→ Entries supplied:
╔══

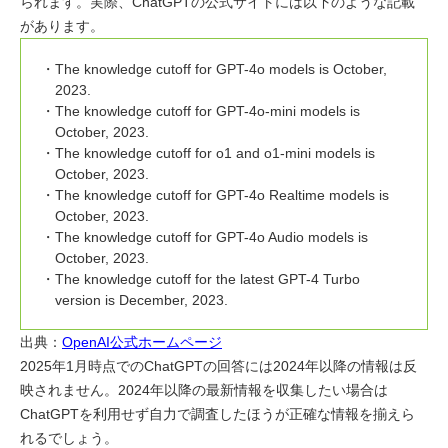
られます。実際、ChatGPTの公式サイトには以下のような記載
があります。
The knowledge cutoff for GPT-4o models is October,
2023.
The knowledge cutoff for GPT-4o-mini models is
October, 2023.
The knowledge cutoff for o1 and o1-mini models is
October, 2023.
The knowledge cutoff for GPT-4o Realtime models is
October, 2023.
The knowledge cutoff for GPT-4o Audio models is
October, 2023.
The knowledge cutoff for the latest GPT-4 Turbo
version is December, 2023.
出典：
OpenAI公式ホームページ
2025年1月時点でのChatGPTの回答には2024年以降の情報は反
映されません。2024年以降の最新情報を収集したい場合は
ChatGPTを利用せず自力で調査したほうが正確な情報を揃えら
れるでしょう。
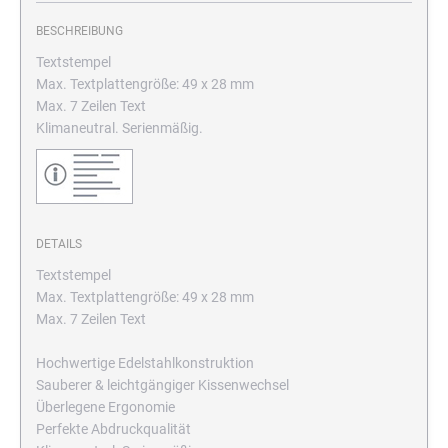
BESCHREIBUNG
Textstempel
Max. Textplattengröße: 49 x 28 mm
Max. 7 Zeilen Text
Klimaneutral. Serienmäßig.
DETAILS
Textstempel
Max. Textplattengröße: 49 x 28 mm
Max. 7 Zeilen Text
Hochwertige Edelstahlkonstruktion
Sauberer & leichtgängiger Kissenwechsel
Überlegene Ergonomie
Perfekte Abdruckqualität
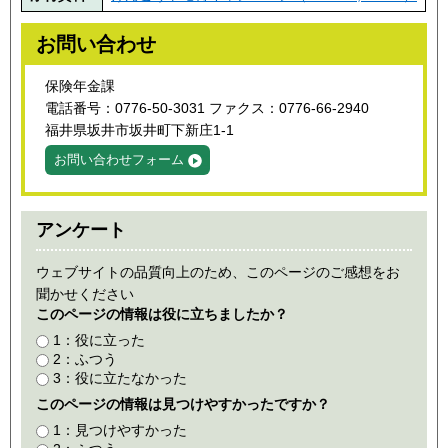
お問い合わせ
保険年金課
電話番号：0776-50-3031 ファクス：0776-66-2940
福井県坂井市坂井町下新庄1-1
お問い合わせフォーム
アンケート
ウェブサイトの品質向上のため、このページのご感想をお
聞かせください
このページの情報は役に立ちましたか？
1：役に立った
2：ふつう
3：役に立たなかった
このページの情報は見つけやすかったですか？
1：見つけやすかった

╚══

→ Exercise instructions: Show every line of the records above that contains the word "cutoff".

→ Reply to the task:
The knowledge cutoff for GPT-4o models is October,
The knowledge cutoff for GPT-4o-mini models is
The knowledge cutoff for o1 and o1-mini models is
The knowledge cutoff for GPT-4o Realtime models is
The knowledge cutoff for GPT-4o Audio models is
The knowledge cutoff for the latest GPT-4 Turbo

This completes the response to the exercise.